Kami berteman sejak kecil. Jarak rumahnya hanya seperlemparan batu dari pendopo tempat ayahku, yang seorang Mpu, biasa menulis dan membaca kitab. Ayahku bukan orang yang kaku, jadi meski aku anak perempuan, dibebaskan berteman dengan siapa saja. Termasuk dengan Arya, ia hanya pernah dimarahi sekali oleh Ayah karena mengajakku mandi di sungai.

Aku suka membaca, sedangkan Arya lebih suka berlatih ilmu bertarungnya. Meski begitu, ia selalu antusias setiap aku berceloteh dengan semangat, menceritakan hikayat-hikayat dari naskah kuno milik Ayah.
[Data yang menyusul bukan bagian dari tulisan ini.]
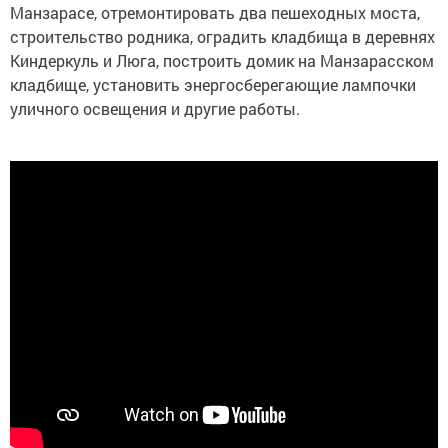
Манзарасе, отремонтировать два пешеходных моста,
строительство родника, оградить кладбища в деревнях
Киндеркуль и Люга, построить домик на Манзарасском
кладбище, установить энергосберегающие лампочки
уличного освещения и другие работы.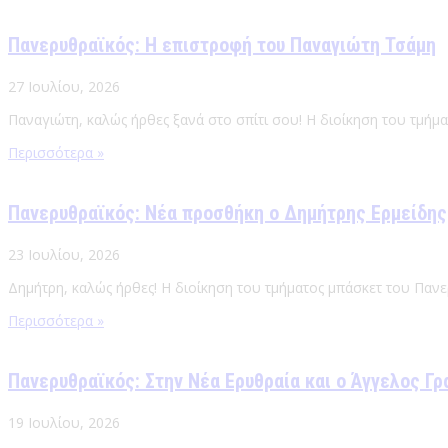
Πανερυθραϊκός: Η επιστροφή του Παναγιώτη Τσάμη
27 Ιουλίου, 2026
Παναγιώτη, καλώς ήρθες ξανά στο σπίτι σου! Η διοίκηση του τμήμ
Περισσότερα »
Πανερυθραϊκός: Νέα προσθήκη ο Δημήτρης Ερμείδης
23 Ιουλίου, 2026
Δημήτρη, καλώς ήρθες! Η διοίκηση του τμήματος μπάσκετ του Πανε
Περισσότερα »
Πανερυθραϊκός: Στην Νέα Ερυθραία και ο Άγγελος Γρ
19 Ιουλίου, 2026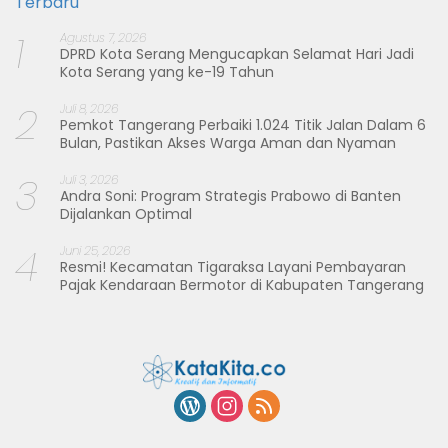
Terbaru
1
Agustus 7, 2026
DPRD Kota Serang Mengucapkan Selamat Hari Jadi
Kota Serang yang ke-19 Tahun
2
Juli 8, 2026
Pemkot Tangerang Perbaiki 1.024 Titik Jalan Dalam 6
Bulan, Pastikan Akses Warga Aman dan Nyaman
3
Juli 3, 2026
Andra Soni: Program Strategis Prabowo di Banten
Dijalankan Optimal
4
Juni 25, 2026
Resmi! Kecamatan Tigaraksa Layani Pembayaran
Pajak Kendaraan Bermotor di Kabupaten Tangerang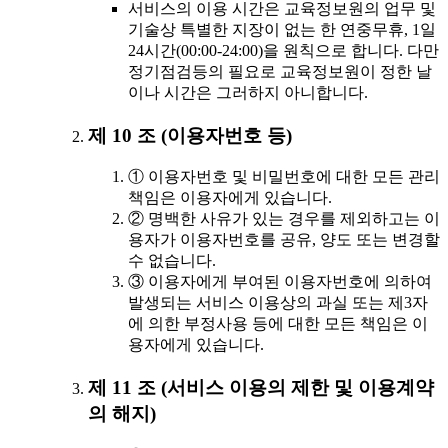
서비스의 이용 시간은 교육정보원의 업무 및
기술상 특별한 지장이 없는 한 연중무휴, 1일
24시간(00:00-24:00)을 원칙으로 합니다. 다만
정기점검등의 필요로 교육정보원이 정한 날
이나 시간은 그러하지 아니합니다.
제 10 조 (이용자번호 등)
① 이용자번호 및 비밀번호에 대한 모든 관리
책임은 이용자에게 있습니다.
② 명백한 사유가 있는 경우를 제외하고는 이
용자가 이용자번호를 공유, 양도 또는 변경할
수 없습니다.
③ 이용자에게 부여된 이용자번호에 의하여
발생되는 서비스 이용상의 과실 또는 제3자
에 의한 부정사용 등에 대한 모든 책임은 이
용자에게 있습니다.
제 11 조 (서비스 이용의 제한 및 이용계약
의 해지)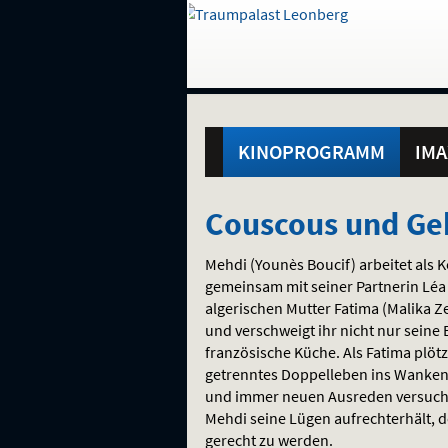
Gehe
zur
Startseite:
Standortauswahl
Navigation
Hinweis
Springe
zum
,
zum
.
und
direkt
Inhalt
Menü
Hauptmenü
Service
KINOPROGRAMM
IMA
Couscous
Couscous und Ge
und
Mehdi (Younès Boucif) arbeitet als 
Geheimnisse
gemeinsam mit seiner Partnerin Léa
algerischen Mutter Fatima (Malika Z
und verschweigt ihr nicht nur seine
französische Küche. Als Fatima plötz
getrenntes Doppelleben ins Wanken
und immer neuen Ausreden versucht
Mehdi seine Lügen aufrechterhält, de
gerecht zu werden.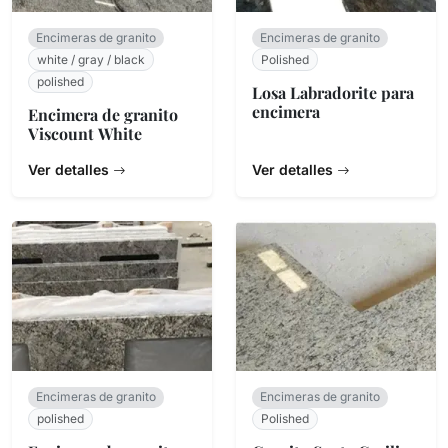
Encimeras de granito
Encimeras de granito
white / gray / black
Polished
polished
Losa Labradorite para
encimera
Encimera de granito
Viscount White
Ver detalles
Ver detalles
Encimeras de granito
Encimeras de granito
polished
Polished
Ah ... waktu itu, dunia kami masih jauh dari perasaan rumit dan ambisi.

“Betapa beruntungnya aku, ada dirimu yang membacakan banyak kisah untukku.” ujarnya sehabis kuceritakan tentang Radha dan Kresna.

Saat usia kami semakin beranjak, Arya berkata bahwa ia ingin menjadi seorang prajurit. Saat aku bertanya mengapa, ia hanya diam. Namun aku mendukungnya jika itu memang takdir yang ia pilih, dan aku selalu berdoa untuk keselamatannya. Saat itu aku mulai menyadari, bahwa jalan yang hendak kami tempuh berbeda.
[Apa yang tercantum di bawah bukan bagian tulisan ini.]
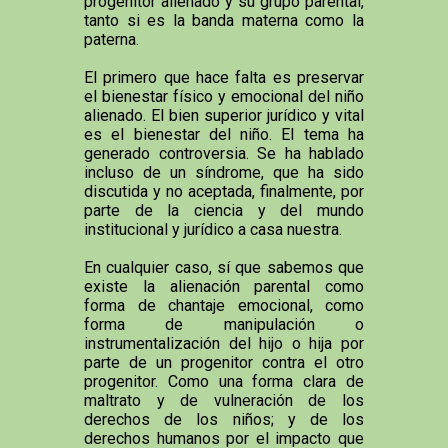
progenitor alienado y su grupo parental,
tanto si es la banda materna como la
paterna.
El primero que hace falta es preservar
el bienestar físico y emocional del niño
alienado. El bien superior jurídico y vital
es el bienestar del niño. El tema ha
generado controversia. Se ha hablado
incluso de un síndrome, que ha sido
discutida y no aceptada, finalmente, por
parte de la ciencia y del mundo
institucional y jurídico a casa nuestra.
En cualquier caso, sí que sabemos que
existe la alienación parental como
forma de chantaje emocional, como
forma de manipulación o
instrumentalización del hijo o hija por
parte de un progenitor contra el otro
progenitor. Como una forma clara de
maltrato y de vulneración de los
derechos de los niños; y de los
derechos humanos por el impacto que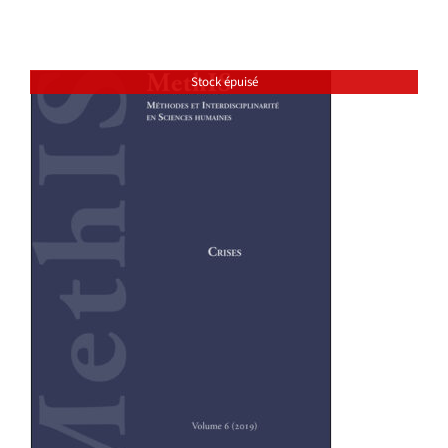
Stock épuisé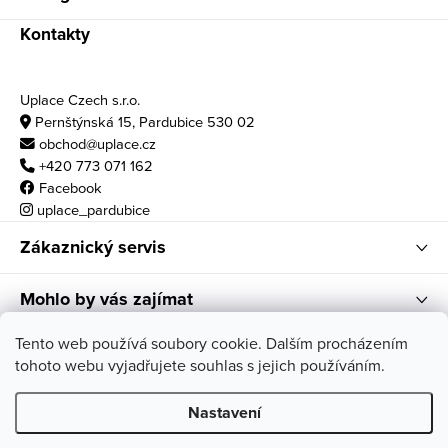
Kontakty
Uplace Czech s.r.o.
Pernštýnská 15, Pardubice 530 02
obchod@uplace.cz
+420 773 071 162
Facebook
uplace_pardubice
Zákaznický servis
Mohlo by vás zajímat
Otvírací doba
Tento web používá soubory cookie. Dalším procházením
tohoto webu vyjadřujete souhlas s jejich používáním.
po - pá: 10:00 - 18:00
so: 11:00 - 17:00
Nastavení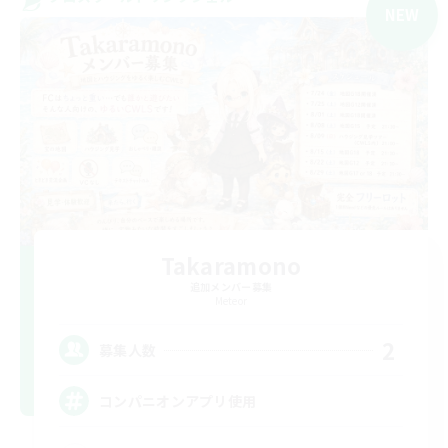
NEW
Takaramono
追加メンバー募集
Meteor
2
募集人数
コンパニオンアプリ使用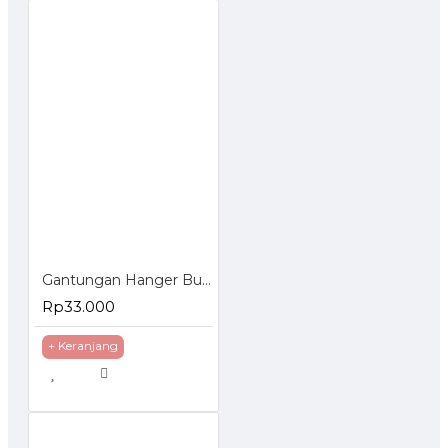
Gantungan Hanger Bulat 28 Ring untuk Hijab Jilbab Kerudung Dasi Syal
Rp33.000
+ Keranjang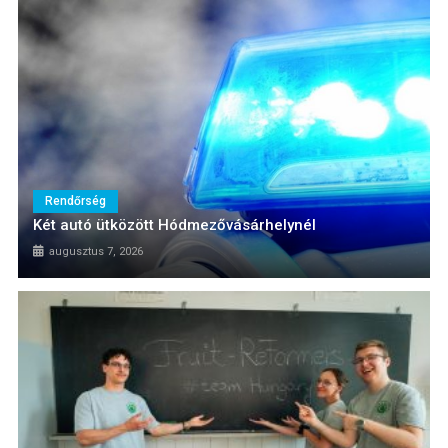
Rendőrség
Két autó ütközött Hódmezővásárhelynél
augusztus 7, 2026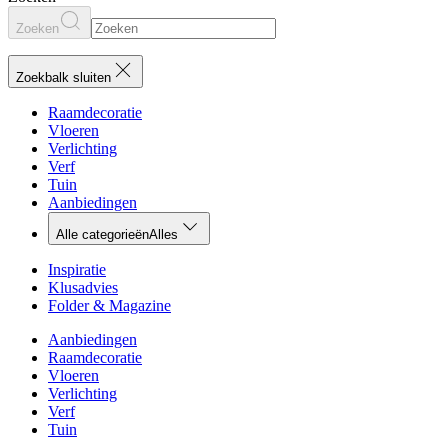
Zoeken
Zoekbalk sluiten
Raamdecoratie
Vloeren
Verlichting
Verf
Tuin
Aanbiedingen
Alle categorieën
Alles
Inspiratie
Klusadvies
Folder & Magazine
Aanbiedingen
Raamdecoratie
Vloeren
Verlichting
Verf
Tuin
Meski begitu, perlahan tapi pasti. Perasaan saling nyaman sebagai teman itu tumbuh menjadi sesuatu yang lebih abstrak, yang sering dipuja orang-orang.

Langit malam kali ini terasa pekat, dengan gumpalan awan-awan hitam yang menggantung. Bukan cerah bersih seperti biasanya, bahkan kali ini disertai gerimis rapat. Aku tahu mengapa malam kali ini berwarna kelam. Alam semesta ikut menangis sendu untukku. Untuk Arya.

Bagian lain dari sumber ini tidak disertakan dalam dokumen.